In 2004, Dedes was hired as a voice over for NBA Action and replaced longtime voice over Jim Fagan until he was replaced by YES Network play–by–play announcer Ian Eagle.

==National exposure==
At 24, Dedes worked the 2004 Summer Olympics for NBC Sports.

In 2004, Dedes also served as a fill-in commentator of College Basketball on CBS. Also in 2004, Dedes served as a fill-in commentator for the NFL on FOX.

In 2005, Dedes filled in on the NFL on CBS. In the same year, Dedes got the biggest break of his career when he was hired as the radio announcer for the Los Angeles Lakers.

From 2006 until 2011, Dedes worked for NFL Network, with his duties including studio hosting and play-by-play. In 2015, Dedes went back to his old stomping grounds, returning to NFL Network as a studio host.
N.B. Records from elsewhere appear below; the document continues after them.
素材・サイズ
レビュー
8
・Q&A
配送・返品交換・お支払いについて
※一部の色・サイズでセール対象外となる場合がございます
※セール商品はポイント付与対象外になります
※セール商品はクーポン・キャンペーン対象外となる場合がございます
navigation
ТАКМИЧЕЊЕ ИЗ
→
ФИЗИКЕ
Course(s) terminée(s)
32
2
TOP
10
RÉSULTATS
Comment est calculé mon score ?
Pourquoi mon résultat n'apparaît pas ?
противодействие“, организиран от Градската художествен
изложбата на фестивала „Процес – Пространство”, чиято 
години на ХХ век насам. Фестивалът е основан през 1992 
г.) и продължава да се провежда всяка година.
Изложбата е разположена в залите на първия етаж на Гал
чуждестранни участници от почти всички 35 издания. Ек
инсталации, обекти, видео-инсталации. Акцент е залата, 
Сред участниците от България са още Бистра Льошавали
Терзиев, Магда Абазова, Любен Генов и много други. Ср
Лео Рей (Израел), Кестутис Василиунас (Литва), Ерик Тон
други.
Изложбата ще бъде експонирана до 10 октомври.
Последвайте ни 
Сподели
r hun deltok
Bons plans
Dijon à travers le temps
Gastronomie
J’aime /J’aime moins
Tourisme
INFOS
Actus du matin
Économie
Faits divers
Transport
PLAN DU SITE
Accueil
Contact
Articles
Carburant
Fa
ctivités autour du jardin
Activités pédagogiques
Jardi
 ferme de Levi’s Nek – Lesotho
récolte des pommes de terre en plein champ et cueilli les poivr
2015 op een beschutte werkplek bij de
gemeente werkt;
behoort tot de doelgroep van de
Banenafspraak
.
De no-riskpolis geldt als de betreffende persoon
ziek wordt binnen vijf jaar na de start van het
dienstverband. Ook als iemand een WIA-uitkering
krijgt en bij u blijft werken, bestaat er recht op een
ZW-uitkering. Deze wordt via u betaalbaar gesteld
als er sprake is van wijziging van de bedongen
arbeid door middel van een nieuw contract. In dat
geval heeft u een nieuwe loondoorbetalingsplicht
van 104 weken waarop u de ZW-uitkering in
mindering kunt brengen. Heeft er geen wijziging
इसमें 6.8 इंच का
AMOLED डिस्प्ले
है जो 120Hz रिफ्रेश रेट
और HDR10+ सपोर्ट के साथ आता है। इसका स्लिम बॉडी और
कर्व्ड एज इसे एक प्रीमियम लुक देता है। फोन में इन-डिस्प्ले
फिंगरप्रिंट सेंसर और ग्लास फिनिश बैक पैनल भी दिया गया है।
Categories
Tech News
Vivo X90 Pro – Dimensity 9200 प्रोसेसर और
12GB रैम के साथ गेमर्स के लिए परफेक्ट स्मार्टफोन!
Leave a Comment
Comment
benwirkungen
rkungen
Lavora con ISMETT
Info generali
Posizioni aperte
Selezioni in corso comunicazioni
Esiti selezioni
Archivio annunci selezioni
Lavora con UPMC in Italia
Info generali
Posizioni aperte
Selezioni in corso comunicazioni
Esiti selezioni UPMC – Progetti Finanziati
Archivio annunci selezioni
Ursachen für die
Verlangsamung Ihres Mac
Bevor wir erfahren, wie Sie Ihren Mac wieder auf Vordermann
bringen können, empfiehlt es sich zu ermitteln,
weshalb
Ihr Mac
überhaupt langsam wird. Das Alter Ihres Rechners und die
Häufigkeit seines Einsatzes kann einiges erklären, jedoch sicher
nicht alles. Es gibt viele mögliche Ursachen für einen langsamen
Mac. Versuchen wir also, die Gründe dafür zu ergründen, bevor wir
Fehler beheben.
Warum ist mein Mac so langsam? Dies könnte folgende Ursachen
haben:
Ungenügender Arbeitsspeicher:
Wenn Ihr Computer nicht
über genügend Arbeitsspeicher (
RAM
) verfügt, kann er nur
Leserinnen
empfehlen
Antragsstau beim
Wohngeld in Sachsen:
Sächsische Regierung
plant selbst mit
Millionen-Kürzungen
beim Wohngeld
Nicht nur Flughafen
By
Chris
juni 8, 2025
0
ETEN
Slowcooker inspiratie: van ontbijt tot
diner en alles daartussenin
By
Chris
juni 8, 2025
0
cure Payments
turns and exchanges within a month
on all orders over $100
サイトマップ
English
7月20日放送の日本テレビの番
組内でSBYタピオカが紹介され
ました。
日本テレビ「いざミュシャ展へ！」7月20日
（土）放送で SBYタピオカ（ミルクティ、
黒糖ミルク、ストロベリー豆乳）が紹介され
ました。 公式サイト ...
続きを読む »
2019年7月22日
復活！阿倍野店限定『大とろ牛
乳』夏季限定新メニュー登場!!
In 2007, Dedes served as the play-by-play man for the international feed of Super Bowl XLI by CBS Sports.
In 2023 Dedes worked as a Play by play man for select NFL games on Westwood One.

==Full-time at CBS and New York Knicks==
In December 2009, Dedes joined CBS Sports full-time, calling regular season college basketball and the 2010 NCAA Tournament.

For the 2010 NFL season, he was named a full-time announcer of the NFL on CBS.

In 2011, Dedes left the Lakers and became the radio voice of the New York Knicks. Dedes cited the flexibility to continue his work at CBS Sports as the reason for leaving the Lakers.

In addition, that fall, he became the #2 voice of the SEC on CBS behind Verne Lundquist.

Dedes has also filled in for Ian Eagle on play-by-play for New York Jets preseason games on WCBS-TV.

From 2017 to 2021 and since 2023, he called NFL games with Adam Archuleta and for the 2021 and 2022 seasons was paired with Jay Feely. Dedes and Archuleta serve as the No. 5 announcing team for the NFL on CBS. Dedes and Archuleta were on the call for the Snow Bowl where the Buffalo Bills beat the Indianapolis Colts on December 10, 2017. He's also the No. 4 play-by-play announcer for the NBA on TNT and continues to work play-by-play on CBS and Turner's coverage of NCAA March Madness pairing with an array of analysts including Steve Smith, Jim Jackson, Len Elmore, Debbie Antonelli and Jim Spanarkel.